Les ultras défendaient la restauration complète de l'absolutisme, y compris le rétablissement de l'Inquisition  ce que le roi Ferdinand VII, sous la pression des puissances européennes, n'avait pas fait après son abolition par les libéraux durant le Triennat libéral . Leur principal soutien était le frère du roi Charles de Bourbon  héritier du trône car Ferdinand VII n'avait pas réussi à avoir d'enfants après trois mariages , raison pour laquelle ils étaient aussi parfois appelés « carlistes »[1]. Les ultras furent au centre de plusieurs insurrections comme celle de Joaquín Capapé (1824) et celle de Georges Bessières (1825), mais le conflit le plus grave qu'ils provoquèrent fut la guerre des Mécontents, survenue en 1827 en Catalogne[2].

Dénomination

La dénomination d'« ultras » est surgie des propres rangs ultraroyalistes.

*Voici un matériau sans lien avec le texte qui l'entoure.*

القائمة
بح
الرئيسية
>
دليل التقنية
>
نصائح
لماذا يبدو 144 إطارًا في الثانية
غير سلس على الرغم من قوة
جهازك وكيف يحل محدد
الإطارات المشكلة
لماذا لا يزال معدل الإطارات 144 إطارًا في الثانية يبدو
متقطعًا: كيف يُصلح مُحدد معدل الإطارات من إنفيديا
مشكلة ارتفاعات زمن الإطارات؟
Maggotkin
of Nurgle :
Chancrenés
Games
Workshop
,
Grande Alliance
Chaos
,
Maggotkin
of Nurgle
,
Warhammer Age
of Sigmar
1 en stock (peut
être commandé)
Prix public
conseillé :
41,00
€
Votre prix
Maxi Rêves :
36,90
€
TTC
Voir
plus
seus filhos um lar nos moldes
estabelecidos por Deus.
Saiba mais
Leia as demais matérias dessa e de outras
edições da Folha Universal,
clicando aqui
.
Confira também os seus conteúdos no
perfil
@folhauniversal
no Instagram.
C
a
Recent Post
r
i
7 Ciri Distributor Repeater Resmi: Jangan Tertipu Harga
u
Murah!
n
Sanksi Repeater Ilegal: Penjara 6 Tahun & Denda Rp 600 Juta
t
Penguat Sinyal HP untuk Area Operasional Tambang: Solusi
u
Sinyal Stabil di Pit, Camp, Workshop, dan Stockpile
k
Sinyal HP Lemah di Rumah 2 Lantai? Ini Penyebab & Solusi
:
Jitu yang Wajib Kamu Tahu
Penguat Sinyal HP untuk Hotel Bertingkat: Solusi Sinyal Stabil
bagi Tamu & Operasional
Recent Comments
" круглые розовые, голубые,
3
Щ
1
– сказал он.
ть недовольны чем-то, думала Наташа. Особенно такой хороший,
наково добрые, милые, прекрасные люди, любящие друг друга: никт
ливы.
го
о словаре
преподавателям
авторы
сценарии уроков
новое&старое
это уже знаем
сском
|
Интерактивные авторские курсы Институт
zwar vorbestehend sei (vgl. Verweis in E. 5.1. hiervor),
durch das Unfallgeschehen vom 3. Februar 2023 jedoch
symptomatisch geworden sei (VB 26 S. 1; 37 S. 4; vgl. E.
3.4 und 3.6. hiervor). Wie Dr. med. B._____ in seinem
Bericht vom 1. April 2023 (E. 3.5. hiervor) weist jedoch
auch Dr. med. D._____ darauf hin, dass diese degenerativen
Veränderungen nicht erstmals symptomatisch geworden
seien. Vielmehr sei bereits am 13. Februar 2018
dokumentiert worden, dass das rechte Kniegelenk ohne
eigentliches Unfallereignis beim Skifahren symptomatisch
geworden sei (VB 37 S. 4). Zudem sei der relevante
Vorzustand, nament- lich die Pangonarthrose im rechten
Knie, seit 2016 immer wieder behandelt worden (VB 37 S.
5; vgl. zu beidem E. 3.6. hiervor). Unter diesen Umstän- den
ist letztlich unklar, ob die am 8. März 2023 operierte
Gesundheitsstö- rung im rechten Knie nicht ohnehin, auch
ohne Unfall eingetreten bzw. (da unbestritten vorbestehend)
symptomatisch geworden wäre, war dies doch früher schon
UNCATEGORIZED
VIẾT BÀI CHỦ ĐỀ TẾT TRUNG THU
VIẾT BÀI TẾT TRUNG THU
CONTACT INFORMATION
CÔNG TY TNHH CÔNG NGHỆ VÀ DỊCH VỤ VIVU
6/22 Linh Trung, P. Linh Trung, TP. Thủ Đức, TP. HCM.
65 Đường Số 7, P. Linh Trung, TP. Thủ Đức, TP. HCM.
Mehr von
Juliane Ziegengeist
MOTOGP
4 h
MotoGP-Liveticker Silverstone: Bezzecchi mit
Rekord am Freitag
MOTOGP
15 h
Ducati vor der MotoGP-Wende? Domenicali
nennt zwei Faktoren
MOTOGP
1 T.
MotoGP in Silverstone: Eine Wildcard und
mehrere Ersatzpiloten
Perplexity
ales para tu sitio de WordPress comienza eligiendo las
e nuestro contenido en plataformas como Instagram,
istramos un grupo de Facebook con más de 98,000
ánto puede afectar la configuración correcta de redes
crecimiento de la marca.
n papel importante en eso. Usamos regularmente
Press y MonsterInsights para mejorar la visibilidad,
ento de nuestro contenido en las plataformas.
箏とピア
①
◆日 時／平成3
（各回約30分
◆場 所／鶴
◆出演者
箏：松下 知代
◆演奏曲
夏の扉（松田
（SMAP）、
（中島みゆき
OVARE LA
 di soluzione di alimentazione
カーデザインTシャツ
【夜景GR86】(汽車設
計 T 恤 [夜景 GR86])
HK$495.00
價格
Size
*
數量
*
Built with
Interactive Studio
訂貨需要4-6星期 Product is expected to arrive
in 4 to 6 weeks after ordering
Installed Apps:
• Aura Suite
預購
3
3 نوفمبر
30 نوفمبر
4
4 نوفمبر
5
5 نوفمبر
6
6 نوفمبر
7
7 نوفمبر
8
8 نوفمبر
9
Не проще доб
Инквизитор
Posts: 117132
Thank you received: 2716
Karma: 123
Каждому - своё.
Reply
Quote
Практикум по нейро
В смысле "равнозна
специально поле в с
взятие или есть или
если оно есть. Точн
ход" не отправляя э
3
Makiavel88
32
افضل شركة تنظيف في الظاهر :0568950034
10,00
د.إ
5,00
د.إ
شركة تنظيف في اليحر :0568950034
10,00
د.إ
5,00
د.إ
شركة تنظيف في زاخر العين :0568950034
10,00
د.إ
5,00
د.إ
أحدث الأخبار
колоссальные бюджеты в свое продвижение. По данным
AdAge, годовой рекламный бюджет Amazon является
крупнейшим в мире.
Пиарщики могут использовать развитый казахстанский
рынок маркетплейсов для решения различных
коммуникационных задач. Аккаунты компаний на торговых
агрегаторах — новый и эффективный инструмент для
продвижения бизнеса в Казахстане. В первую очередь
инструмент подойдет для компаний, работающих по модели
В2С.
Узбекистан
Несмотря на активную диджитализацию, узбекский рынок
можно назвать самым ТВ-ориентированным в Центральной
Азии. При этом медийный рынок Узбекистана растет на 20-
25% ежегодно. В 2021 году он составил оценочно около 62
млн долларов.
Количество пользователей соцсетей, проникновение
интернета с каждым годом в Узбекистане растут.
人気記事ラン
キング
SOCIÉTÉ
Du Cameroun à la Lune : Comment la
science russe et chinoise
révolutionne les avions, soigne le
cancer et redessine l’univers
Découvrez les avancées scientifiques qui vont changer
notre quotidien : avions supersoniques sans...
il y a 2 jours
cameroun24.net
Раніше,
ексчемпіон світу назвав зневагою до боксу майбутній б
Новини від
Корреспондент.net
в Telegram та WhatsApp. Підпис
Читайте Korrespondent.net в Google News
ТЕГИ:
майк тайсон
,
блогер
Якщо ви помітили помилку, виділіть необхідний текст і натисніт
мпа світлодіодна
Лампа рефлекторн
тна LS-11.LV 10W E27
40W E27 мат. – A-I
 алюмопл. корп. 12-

Le journal El Restaurador publia au début de 1824 un article intitulé « Brèves réflexions sur les ultras » dans lequel il les définissait comme « des sujets des premières classes de l'État, des familles les plus distinguées de la société [...] qui [...] défendent les principes de la légitimité et l'ordre. […] Ils défendront en paroles et en actes qu'il ne peut y avoir de sécurité sur les trônes tant que ceux-ci mendieront le suffrage populaire ; qu'il ne peut y avoir de vraie société sans qu'il y ait de classes et de hiérarchies ; que les innovations philanthropiques ne sont rien d'autre que des leurres pour la prédation et la tyrannie jacobines »[3],[4]. De leur côté, les libéraux les appelaient « apostoliques »[5].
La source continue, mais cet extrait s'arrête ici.